> **WORK TO BE COMPLETED**:
Of all the lines below, return only those starting with the line holding "Future Routes Open" and going on through the line holding "class was particularly", exactly as written.

** Opening DATASET CONTENT block **

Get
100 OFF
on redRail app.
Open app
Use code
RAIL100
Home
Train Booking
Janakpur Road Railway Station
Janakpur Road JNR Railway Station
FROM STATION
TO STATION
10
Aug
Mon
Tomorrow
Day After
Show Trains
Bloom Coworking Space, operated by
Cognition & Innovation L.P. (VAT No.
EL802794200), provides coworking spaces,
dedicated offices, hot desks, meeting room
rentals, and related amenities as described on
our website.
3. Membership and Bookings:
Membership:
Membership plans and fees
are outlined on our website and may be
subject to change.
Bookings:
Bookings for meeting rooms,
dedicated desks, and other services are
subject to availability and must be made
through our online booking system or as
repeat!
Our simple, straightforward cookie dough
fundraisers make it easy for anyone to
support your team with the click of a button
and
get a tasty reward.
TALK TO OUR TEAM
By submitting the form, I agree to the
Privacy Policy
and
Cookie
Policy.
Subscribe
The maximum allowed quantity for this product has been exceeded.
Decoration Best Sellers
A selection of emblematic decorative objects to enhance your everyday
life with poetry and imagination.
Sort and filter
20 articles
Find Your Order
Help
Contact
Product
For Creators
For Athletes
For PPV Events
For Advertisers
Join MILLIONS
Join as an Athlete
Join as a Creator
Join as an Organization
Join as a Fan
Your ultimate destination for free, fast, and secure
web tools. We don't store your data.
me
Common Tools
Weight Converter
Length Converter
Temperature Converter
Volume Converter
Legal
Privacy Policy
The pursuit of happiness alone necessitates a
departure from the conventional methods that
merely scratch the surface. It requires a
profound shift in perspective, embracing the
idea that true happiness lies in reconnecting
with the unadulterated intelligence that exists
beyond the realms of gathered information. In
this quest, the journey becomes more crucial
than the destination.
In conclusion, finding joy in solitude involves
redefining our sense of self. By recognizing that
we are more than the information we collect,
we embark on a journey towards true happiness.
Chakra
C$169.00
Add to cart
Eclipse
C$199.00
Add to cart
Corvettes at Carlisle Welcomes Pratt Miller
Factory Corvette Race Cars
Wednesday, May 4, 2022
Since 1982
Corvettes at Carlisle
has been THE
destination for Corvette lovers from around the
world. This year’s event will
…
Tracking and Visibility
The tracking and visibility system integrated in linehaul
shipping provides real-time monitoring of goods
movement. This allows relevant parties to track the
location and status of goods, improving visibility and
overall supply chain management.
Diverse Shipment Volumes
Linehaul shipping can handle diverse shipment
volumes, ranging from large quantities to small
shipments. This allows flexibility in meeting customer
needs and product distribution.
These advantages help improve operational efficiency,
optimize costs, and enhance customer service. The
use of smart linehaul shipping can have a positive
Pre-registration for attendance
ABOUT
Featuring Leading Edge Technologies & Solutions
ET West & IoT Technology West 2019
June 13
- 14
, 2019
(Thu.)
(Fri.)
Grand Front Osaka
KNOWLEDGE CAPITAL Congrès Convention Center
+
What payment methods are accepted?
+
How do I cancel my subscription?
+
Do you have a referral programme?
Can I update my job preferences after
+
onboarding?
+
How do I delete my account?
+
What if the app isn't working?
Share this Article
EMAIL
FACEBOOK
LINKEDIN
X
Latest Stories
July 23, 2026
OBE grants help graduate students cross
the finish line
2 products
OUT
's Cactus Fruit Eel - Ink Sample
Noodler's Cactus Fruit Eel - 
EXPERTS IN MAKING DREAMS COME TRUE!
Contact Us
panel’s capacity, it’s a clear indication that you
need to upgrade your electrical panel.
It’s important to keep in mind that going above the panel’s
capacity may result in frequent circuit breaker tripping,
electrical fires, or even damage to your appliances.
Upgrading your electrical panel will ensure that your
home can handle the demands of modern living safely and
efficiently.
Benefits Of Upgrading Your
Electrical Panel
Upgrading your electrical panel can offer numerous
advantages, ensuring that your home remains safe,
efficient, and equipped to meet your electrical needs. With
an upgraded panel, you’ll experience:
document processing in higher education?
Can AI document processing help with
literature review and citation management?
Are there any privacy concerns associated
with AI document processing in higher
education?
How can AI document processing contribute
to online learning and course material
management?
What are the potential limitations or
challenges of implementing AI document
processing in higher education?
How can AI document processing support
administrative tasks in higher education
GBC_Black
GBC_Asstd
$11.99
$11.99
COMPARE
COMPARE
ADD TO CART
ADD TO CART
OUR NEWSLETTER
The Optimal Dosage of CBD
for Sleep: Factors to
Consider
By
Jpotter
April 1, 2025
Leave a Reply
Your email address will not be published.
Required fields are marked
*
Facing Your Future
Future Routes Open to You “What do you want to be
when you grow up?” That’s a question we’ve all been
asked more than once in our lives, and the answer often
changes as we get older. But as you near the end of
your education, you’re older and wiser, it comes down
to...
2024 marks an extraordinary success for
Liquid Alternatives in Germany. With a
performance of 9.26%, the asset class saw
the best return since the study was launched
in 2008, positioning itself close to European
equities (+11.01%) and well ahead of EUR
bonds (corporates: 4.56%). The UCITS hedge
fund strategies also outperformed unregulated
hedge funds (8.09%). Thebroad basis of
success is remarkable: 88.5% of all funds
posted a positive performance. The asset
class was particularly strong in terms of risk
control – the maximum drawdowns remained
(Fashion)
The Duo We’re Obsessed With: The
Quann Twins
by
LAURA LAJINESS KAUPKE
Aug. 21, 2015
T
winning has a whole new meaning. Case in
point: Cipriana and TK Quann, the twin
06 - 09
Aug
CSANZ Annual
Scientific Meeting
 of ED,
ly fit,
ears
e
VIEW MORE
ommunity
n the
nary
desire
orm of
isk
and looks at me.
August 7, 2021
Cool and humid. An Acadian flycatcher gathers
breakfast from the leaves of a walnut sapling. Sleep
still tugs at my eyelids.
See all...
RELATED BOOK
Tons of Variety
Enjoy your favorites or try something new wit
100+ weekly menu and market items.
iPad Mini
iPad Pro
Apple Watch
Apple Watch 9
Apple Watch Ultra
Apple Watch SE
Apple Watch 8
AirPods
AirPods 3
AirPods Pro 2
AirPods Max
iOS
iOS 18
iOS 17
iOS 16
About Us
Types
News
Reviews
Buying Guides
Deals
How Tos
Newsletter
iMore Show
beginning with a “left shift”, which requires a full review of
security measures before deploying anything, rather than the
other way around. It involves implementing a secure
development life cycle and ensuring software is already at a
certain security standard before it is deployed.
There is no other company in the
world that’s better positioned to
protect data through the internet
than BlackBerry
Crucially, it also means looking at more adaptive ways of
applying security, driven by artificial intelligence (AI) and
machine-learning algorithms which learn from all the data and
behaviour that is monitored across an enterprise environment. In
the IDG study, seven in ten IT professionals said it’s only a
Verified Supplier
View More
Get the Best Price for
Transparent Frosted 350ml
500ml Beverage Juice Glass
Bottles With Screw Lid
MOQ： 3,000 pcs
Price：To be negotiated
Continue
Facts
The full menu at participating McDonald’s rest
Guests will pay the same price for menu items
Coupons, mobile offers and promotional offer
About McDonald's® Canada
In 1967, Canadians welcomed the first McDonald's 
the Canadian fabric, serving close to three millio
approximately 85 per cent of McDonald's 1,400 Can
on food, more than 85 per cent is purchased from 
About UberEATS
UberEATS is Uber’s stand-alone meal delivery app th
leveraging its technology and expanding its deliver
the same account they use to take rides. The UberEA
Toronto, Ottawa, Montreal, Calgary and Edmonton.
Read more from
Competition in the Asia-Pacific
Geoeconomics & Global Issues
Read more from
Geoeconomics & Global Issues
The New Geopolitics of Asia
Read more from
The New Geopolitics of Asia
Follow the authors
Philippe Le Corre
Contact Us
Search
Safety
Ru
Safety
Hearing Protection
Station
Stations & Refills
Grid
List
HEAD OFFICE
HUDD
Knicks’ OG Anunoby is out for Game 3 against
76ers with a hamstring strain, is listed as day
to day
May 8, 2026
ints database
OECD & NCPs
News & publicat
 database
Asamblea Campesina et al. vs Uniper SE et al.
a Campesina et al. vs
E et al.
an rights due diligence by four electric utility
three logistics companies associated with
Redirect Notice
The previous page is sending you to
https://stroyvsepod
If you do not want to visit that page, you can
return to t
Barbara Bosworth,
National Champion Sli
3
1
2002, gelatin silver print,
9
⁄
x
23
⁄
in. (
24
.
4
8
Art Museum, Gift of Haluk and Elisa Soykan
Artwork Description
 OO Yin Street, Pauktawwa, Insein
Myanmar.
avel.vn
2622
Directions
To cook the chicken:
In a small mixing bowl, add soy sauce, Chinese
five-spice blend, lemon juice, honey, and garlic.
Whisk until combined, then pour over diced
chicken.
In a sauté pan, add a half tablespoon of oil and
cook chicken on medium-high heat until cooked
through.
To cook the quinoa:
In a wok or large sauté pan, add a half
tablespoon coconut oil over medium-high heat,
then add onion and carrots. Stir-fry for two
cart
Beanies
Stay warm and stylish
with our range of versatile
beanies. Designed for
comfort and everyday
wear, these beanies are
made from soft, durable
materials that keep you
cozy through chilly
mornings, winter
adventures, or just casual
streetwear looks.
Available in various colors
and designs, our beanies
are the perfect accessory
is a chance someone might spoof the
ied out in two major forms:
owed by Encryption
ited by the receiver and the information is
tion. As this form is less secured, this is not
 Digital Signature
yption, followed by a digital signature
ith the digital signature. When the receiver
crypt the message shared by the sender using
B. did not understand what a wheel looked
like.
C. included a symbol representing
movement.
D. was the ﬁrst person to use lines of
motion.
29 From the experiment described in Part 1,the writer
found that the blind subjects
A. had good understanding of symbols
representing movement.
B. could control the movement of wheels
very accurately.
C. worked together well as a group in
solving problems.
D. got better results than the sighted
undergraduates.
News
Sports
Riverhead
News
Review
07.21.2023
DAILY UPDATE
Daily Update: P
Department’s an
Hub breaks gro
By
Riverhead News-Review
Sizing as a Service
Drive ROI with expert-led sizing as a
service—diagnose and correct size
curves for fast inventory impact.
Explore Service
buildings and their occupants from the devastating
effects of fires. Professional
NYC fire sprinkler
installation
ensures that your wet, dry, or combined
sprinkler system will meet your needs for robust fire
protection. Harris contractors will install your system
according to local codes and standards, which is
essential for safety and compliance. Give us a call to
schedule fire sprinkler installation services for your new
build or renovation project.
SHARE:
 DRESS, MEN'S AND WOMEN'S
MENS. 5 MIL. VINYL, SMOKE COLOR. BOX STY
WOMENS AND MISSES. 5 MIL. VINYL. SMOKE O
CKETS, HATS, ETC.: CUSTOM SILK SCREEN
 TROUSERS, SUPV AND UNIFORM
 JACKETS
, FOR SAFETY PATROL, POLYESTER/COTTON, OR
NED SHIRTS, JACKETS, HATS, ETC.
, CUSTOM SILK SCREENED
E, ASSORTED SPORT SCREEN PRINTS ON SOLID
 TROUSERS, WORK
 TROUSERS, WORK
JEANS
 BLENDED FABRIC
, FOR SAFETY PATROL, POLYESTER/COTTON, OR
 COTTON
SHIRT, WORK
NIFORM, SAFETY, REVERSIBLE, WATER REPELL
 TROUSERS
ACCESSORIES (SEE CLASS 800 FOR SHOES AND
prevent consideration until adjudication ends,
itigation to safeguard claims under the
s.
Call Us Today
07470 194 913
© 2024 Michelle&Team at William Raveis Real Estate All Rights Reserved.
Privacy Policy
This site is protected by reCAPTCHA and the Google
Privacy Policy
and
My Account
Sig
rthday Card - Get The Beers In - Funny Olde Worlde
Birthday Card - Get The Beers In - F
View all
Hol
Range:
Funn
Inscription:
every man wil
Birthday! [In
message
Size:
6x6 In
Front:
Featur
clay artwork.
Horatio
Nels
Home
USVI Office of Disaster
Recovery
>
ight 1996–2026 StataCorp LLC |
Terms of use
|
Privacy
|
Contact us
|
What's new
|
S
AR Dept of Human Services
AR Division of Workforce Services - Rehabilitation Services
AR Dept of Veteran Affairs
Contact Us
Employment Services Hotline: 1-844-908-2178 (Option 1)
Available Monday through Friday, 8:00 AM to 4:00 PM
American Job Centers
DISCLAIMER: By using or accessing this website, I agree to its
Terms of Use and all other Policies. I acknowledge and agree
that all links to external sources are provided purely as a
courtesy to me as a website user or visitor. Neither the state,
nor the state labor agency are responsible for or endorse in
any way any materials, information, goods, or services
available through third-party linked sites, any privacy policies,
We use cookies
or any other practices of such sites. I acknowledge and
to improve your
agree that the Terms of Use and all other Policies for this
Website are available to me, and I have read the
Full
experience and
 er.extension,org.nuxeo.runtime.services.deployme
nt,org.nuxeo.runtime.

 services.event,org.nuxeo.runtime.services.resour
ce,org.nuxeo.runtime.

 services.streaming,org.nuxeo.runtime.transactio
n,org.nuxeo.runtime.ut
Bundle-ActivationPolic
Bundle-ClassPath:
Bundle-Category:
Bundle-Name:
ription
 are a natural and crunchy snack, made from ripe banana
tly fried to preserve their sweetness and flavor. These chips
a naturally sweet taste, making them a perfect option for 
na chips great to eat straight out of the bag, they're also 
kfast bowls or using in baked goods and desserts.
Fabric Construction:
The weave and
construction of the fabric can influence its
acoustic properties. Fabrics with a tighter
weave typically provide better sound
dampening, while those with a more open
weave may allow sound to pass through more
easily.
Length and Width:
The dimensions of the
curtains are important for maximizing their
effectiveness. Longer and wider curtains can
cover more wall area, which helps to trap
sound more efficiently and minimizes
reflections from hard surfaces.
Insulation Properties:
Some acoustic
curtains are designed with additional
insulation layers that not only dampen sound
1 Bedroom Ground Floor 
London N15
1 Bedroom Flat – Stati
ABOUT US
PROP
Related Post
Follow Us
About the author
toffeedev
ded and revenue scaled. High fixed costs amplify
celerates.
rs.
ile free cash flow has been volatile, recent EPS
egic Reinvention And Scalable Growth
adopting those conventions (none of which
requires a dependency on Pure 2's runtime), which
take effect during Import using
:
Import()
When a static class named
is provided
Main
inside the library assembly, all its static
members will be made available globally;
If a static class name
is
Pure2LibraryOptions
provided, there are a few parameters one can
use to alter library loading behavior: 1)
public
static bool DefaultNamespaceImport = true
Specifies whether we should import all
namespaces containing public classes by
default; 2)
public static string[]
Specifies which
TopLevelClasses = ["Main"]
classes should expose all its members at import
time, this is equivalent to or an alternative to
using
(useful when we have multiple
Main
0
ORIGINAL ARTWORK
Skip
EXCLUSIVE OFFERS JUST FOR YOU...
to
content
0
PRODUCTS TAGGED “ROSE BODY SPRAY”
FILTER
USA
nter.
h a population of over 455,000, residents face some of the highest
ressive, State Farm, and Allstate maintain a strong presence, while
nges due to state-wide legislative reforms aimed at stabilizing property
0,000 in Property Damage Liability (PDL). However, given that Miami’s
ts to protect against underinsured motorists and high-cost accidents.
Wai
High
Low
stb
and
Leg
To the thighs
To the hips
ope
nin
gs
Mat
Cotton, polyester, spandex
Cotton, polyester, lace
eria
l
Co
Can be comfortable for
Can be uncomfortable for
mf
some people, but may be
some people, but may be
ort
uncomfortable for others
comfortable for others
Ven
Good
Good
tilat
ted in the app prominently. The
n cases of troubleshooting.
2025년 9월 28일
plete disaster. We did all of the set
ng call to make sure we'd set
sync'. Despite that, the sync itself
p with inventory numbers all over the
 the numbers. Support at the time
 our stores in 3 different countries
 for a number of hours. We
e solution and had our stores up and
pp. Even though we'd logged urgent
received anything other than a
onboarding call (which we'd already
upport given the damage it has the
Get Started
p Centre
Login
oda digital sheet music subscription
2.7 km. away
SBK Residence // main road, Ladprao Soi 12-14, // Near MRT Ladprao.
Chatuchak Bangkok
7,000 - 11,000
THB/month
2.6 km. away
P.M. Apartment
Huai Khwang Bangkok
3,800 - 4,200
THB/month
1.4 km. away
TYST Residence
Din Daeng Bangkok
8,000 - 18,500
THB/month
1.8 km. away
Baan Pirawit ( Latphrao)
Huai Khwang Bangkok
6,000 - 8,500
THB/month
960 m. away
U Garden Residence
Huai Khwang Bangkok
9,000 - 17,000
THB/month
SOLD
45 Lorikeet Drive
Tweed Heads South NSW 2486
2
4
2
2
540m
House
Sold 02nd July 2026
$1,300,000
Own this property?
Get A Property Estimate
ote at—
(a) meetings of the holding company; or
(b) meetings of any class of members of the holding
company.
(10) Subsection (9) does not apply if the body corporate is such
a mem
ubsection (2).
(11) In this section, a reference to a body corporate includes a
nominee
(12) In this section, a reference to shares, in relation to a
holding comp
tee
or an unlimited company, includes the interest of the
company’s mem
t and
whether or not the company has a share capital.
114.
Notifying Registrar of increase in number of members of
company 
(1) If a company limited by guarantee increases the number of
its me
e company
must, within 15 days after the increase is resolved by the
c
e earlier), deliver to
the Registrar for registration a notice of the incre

** Closing DATASET CONTENT block **

> **ANSWER FOR THE TASK**:
Future Routes Open to You “What do you want to be
when you grow up?” That’s a question we’ve all been
asked more than once in our lives, and the answer often
changes as we get older. But as you near the end of
your education, you’re older and wiser, it comes down
to...
2024 marks an extraordinary success for
Liquid Alternatives in Germany. With a
performance of 9.26%, the asset class saw
the best return since the study was launched
in 2008, positioning itself close to European
equities (+11.01%) and well ahead of EUR
bonds (corporates: 4.56%). The UCITS hedge
fund strategies also outperformed unregulated
hedge funds (8.09%). Thebroad basis of
success is remarkable: 88.5% of all funds
posted a positive performance. The asset
class was particularly strong in terms of risk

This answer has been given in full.